Okay, I’ve waited a few days. I thought I’ve give my impressions on The Predator, in theaters now. Some spoilers ahead, though if you watched the trailer at all you already have seen pretty much everything I’m covering here. Because, honestly, who doesn’t want the biggest plot point of the movie spoiled for them months in advance! Ha ha ha heh… me either, thanks Twentieth Century Fox.


I didn’t know if I’d like the film it or not, the director, Shane Black, was in the original film, which is a huge callback. I believe he played Hawkins who dies really quite spectacularly and memorably as the first victim from the team by the Hunter. When he dies we learn things, important things, not good things. He has some fun credits to his name, I feel like he wasn’t a bad choice to do this film, not by a long-shot. While some cgi elements pulled me out a little I was able to settle into it and the practical effects were I’d dare say the best we’ve ever seen for any of the Predator films.

But I really got the feeling they tried to go for cool over a lot of substance. I’m not looking for a lot to unpack in a Predator film, but this was like watching someone play with action figures a little bit then turn that into a massive budget affair. There were also some editing choices that makes me feel like there has to be a really fun extended version of this.  I have a fantasy that there is a whole short film about the adventures of Nebraska Williams having a zany time talking a policy officer out of his cop car that we missed out on and is laying forgotten on the cutting room floor.

I suppose its a problem I regularly have when getting excited for a film, it will often not measure up. I didn’t dislike the film mind you, it just, didn’t scratch the thriller monster movie itch I’d hoped it would. Which is why I was there, but recapturing the lightning in the bottle of the original film is a tall order. Taking a campy action film and flipping it into a serial killer/monster/sci fi thriller isn’t just something you do, apparently.

The big problems I had with the feature wasn’t the long game I thought they were playing, Laying out some plotting to try and extrapolate what the Predators might be doing and what they are after is neat, besides it being a safari for them. In fact I think that was one of the strongest parts of the film, brought to us mostly by the I already figured this out pronouncements from Traeger and meddling by a kid who sees the world as only a savant can, played quite capably by Jacob Tremblay.

But the creative plot extrapolating had the result also, in my mind of debilitating the threat of the Hunters, when there is just a bigger badder bad-guy it kind of makes the original guys look fairly irrelevant, regardless of them making a big show of how ridiculously outmatched humans are in comparison.

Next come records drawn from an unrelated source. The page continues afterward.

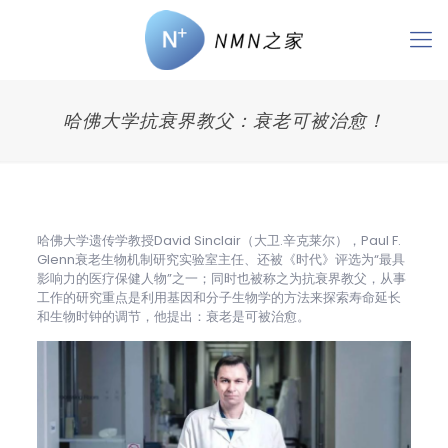
哈佛大学抗衰界教父：衰老可被治愈！
哈佛大学遗传学教授David Sinclair（大卫.辛克莱尔），Paul F.
Glenn衰老生物机制研究实验室主任、还被《时代》评选为“最具
影响力的医疗保健人物”之一；同时也被称之为抗衰界教父，从事
工作的研究重点是利用基因和分子生物学的方法来探索寿命延长
和生物时钟的调节，他提出：衰老是可被治愈。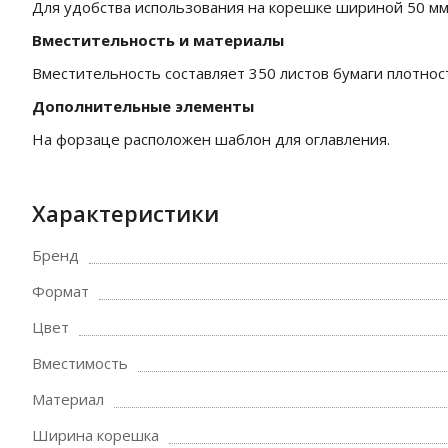
Для удобства использования на корешке шириной 50 мм 
Вместительность и материалы
Вместительность составляет 350 листов бумаги плотност
Дополнительные элементы
На форзаце расположен шаблон для оглавления.
Характеристики
Бренд
Формат
Цвет
Вместимость
Материал
Ширина корешка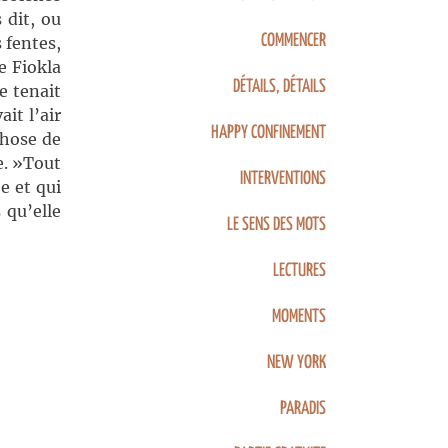
 dit, ou
COMMENCER
 fentes,
e Fiokla
DÉTAILS, DÉTAILS
e tenait
ait l’air
HAPPY CONFINEMENT
chose de
ne. »Tout
INTERVENTIONS
e et qui
 qu’elle
LE SENS DES MOTS
LECTURES
MOMENTS
NEW YORK
PARADIS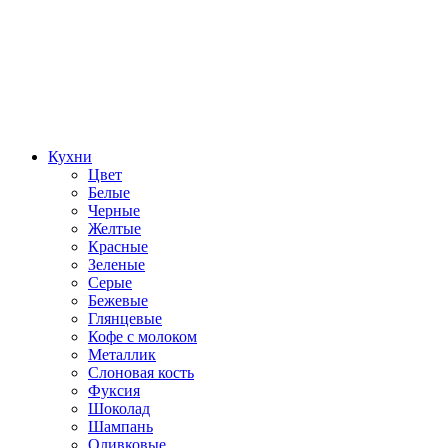
Кухни
Цвет
Белые
Черные
Желтые
Красные
Зеленые
Серые
Бежевые
Глянцевые
Кофе с молоком
Металлик
Слоновая кость
Фуксия
Шоколад
Шампань
Оливковые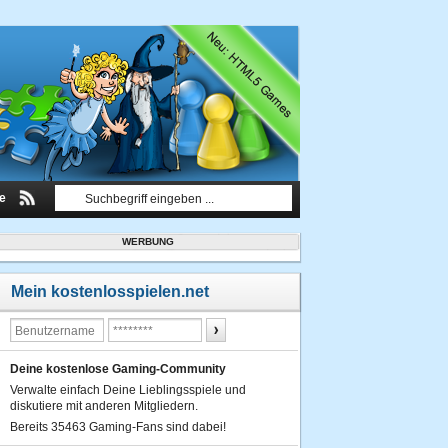
le
WERBUNG
Mein kostenlosspielen.net
Deine kostenlose Gaming-Community
Verwalte einfach Deine Lieblingsspiele und
diskutiere mit anderen Mitgliedern.
Bereits 35463 Gaming-Fans sind dabei!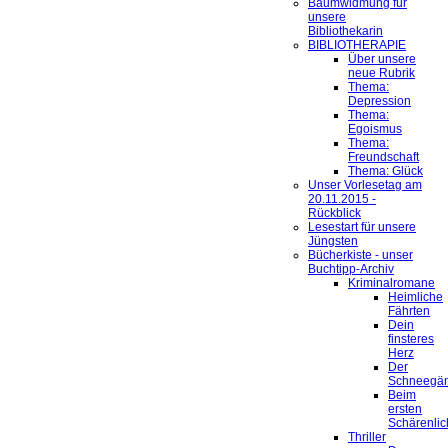
Baumwidmung für
unsere
Bibliothekarin
BIBLIOTHERAPIE
Über unsere
neue Rubrik
Thema:
Depression
Thema:
Egoismus
Thema:
Freundschaft
Thema: Glück
Unser Vorlesetag am
20.11.2015 -
Rückblick
Lesestart für unsere
Jüngsten
Bücherkiste - unser
Buchtipp-Archiv
Kriminalromane
Heimliche
Fährten
Dein
finsteres
Herz
Der
Schneegä
Beim
ersten
Schärenlic
Thriller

They tried this in Predators (2010), pulled it off well and we learned things, good things, things to grow on.

Sterling Brown’s portrayal of the villainous Traeger was legitimately a sociopath, and a great foil for the heroes, including Olivia Munn whom he seems to want to bump off… for reasons that make sense and then stop making sense very quickly. She is assisted by Boyd Holbrook, playing Quinn McKenna, a total special forces badass sans Arnold musculature, who manages to get himself into all kinds of trouble and through happenstance, his son the aforementioned boy, who can decipher alien rune language like its tic-tac-toe. And HE is further assisted by a rag tag group of crazy ex soldiers who are there for comedic relief and to show just how little life means, I think. Traeger continues to dog the heroes  and entourage until his threat was removed for a so quick you’d almost missed it gag-reel death, which sucked if for no other reason than it sort of breaks a promise.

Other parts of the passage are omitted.